As reader have proven thus far, it’s easy to ignore the fact that VeryTechnical takes it’s fair share of jabs at most all tech giants to focus entirely on those towards Apple and conclude that this site has no love for Apple. Is that true? Not at the slightest!
Watching some of our YouTube web media actually reveals a lot of Apple products in our everyday lives. One thing worth admitting though is that the things VT loves about Apple isn’t exactly vocalized as much as it should be. Honestly, there’s a lot of key factors that the other companies constantly drop the ball on that Apple gets right so often that other OEMs should bow their heads in shame.
1. Creating a Controlled Environment
Coincidentally, the same things you hear Apple naysayers bashing Apple for has been their greatest asset. Where an Android fanatic may call iOS limited or lackluster in functionality, Apple twists the statement to infer they only include what’s important. Many will cite the technical deficiencies in Apple’s hardware, and have Apple fire back with counter-priorities of hardware design and beauty that make people feel like they’ve got something truly premium… giving them the ability to make technically superior products seem like cheap plastic junk. If you ever doubt the social power that Apple wields, it’s worth considering that they single-handedly added a negative connotation to the word “ubiquity”.

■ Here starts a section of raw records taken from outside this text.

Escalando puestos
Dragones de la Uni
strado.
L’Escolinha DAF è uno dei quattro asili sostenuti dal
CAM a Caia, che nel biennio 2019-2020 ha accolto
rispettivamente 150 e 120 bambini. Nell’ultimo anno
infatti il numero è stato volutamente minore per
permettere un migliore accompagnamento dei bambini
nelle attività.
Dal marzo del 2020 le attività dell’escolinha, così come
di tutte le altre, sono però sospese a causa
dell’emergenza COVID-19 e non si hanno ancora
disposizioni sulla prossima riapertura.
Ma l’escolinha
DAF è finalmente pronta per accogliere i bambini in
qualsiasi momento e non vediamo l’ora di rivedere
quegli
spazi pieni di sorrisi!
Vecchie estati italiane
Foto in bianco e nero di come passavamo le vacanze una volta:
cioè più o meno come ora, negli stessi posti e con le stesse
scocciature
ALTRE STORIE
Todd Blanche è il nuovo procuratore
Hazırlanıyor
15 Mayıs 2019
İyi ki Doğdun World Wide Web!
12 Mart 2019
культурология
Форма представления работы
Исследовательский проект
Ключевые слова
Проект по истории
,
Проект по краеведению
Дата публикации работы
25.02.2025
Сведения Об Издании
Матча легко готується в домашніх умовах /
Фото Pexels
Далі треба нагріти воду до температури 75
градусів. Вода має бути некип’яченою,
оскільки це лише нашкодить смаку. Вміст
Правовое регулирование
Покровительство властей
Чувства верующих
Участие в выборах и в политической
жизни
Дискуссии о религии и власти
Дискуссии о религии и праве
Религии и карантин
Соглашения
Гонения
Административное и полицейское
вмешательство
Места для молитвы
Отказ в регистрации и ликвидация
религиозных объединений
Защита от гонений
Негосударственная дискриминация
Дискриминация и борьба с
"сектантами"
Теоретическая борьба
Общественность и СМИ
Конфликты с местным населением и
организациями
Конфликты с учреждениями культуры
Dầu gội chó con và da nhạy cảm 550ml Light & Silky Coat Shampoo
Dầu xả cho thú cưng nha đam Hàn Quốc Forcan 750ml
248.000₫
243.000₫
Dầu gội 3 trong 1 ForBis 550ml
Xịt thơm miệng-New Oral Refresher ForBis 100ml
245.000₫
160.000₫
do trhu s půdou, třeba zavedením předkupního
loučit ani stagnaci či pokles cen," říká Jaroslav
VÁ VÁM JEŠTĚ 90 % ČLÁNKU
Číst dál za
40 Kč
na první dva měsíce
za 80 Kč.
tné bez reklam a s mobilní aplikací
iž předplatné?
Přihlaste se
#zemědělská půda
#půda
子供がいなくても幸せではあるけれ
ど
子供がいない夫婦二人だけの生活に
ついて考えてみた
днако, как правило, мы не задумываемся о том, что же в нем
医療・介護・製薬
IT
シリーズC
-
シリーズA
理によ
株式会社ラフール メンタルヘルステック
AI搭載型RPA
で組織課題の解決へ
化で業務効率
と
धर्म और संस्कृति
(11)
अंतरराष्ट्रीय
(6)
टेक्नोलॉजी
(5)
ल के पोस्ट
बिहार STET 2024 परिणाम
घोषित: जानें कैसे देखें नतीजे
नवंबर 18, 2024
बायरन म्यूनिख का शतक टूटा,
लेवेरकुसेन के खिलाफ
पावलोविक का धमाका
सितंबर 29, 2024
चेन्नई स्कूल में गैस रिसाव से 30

The biggest part of this controlled environment is that no one controls anything but them. Carriers don’t get their chance to lay their grimy fingers on firmware, nor are there any other OEMs distributing into the Apple ecosystem aside from Apple. This gives them the direct power to control everything in play. If they want to release an ecosystem-wide update, they don’t need to wait for AT&T, Verizon, Sprint or any local carrier to touch it up before it’s RTM… and every carrier has to abide by that. No one gets to play middle man, and this lets Apple have a level of quality control that companies like Google offer in a miniscule percentage of their ecosystem.
2. Crowd Control
If Apple wants the mainstream public to believe that Macs have a better color gamut than PCs, the mainstream public will believe it. If Apple wants the mainstream public to believe that Macs have faultless security, no amount of contrary facts will have an impact great enough to conquer the unstoppable mass of people who gather around each other and chant “Macs don’t get viruses” around an open flame. This is crowd control. Unlike any other OEM, Apple has figured out the secret to having total control over their grapevine reputation. They’ve got JD Power wrapped around their pinky finger, and look a little higher on that same finger to find ConsumerReports.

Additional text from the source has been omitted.